I love that you did it your way even though everyone else around you told you to do it differently. I met with scores of parents with cancer who I interviewed for my book Everything Changes: The Insider's Guide to Cancer in Your 20s and 30s. These parents had varied approaches to telling their kids depending on their cultural values around discussing illness and the personality of their family.

I hope your story encourages others survivors to seek advice about disclosure to children, but to ultimately make choices that best suit their own lives. Nobody knows your kids better than you.

Posted by: KairolRosenthal | June 2, 2009 11:40 AM | Report abuse

My best wishes to you Jen!

And Fred, thanks for posting about Frieda. I thought of both of you as soon as I started reading. My best to you guys, too!

Yep, I agree - tell the kids what's going on, at whatever level they're capable of understanding. DH just had a colonoscopy a couple of weeks ago. Not nearly as big of a deal as most treatments for cancers, but the boys definitely knew what was up ahead of time. When I picked them up after school that day (normally, I'd be at work in San Francisco, and DH would be picking them up from their schools in Oakland) they asked me when I'd go pick up their dad from the procedure, and I answered that he was already at home, but he was very "silly" from the drugs they had to give him, and so he couldn't drive. When we got home, he was in bed asleep - which wasn't where I'd left him.

But the boys were fine with all of it. They even helped me prepare dinner, and that's *really* out-of-the ordinary at our house. First, DH is THE cook, and there are a *lot* of family jokes about my attempts at cooking (all true, which makes them even funnier). And second, both boys normally will try to avoid any kind of meal-chores, older son especially, but neither of them showed the slightest hesitation that evening. They even wanted to bring their dad dinner in bed - which didn't work so well, because he had to get his insulin before he could start eating. But it was really sweet of them.
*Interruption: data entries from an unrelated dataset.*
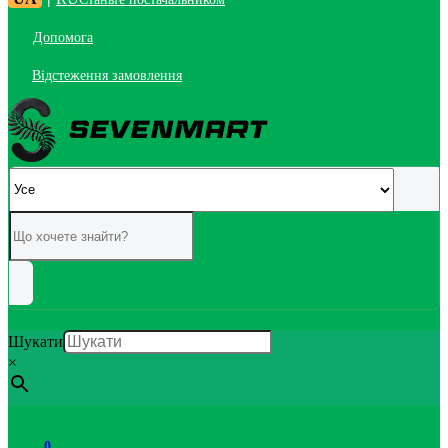
Допомога
Відстеження замовлення
Шукати
×
0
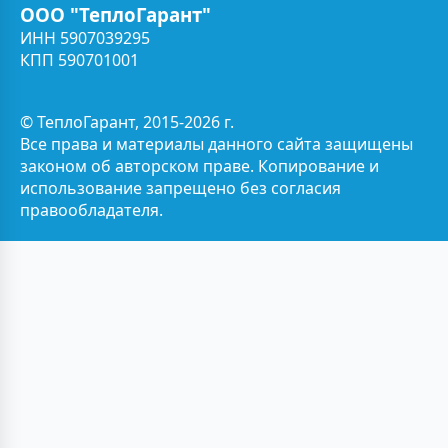
ООО "ТеплоГарант"
ИНН 5907039295
КПП 590701001
© ТеплоГарант, 2015-2026 г.
Все права и материалы данного сайта защищены
законом об авторском праве. Копирование и
использование запрещено без согласия
правообладателя.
Letting them know ahead of time not only reduced their stress, it reduced mine because they knew that I needed them to pitch in and lend a hand while their dad was down.

Posted by: SueMc | June 2, 2009 1:44 PM | Report abuse

Fred, thanks for the update on Freida. Such great news! I think of you two a lot when I lurk here, so it's really good to know that Freida is doing so well.

Oh, and I also agree that the truth is better than pretending that everything is just fine. Kids are very perceptive, and they are also quite resilient. We insult them when we don't tell them the truth.


Posted by: lsturt | June 2, 2009 6:30 PM | Report abuse

Best wishes for a quick recovery, Jen!

My father had to tell my brother (then 14) and me (then 17) that he had terminal pancreatic cancer. I'm sure that was absolutely the hardest thing he ever had to do. He wanted to tell us himself, not for my mother to have to do it, and I admire him for that. I could write more, but I'm going to keep those memories for myself. He was a very brave man.

Posted by: plawrimore1 | June 3, 2009 10:51 AM | Report abuse

Thanks, everyone. Best to all of you, too.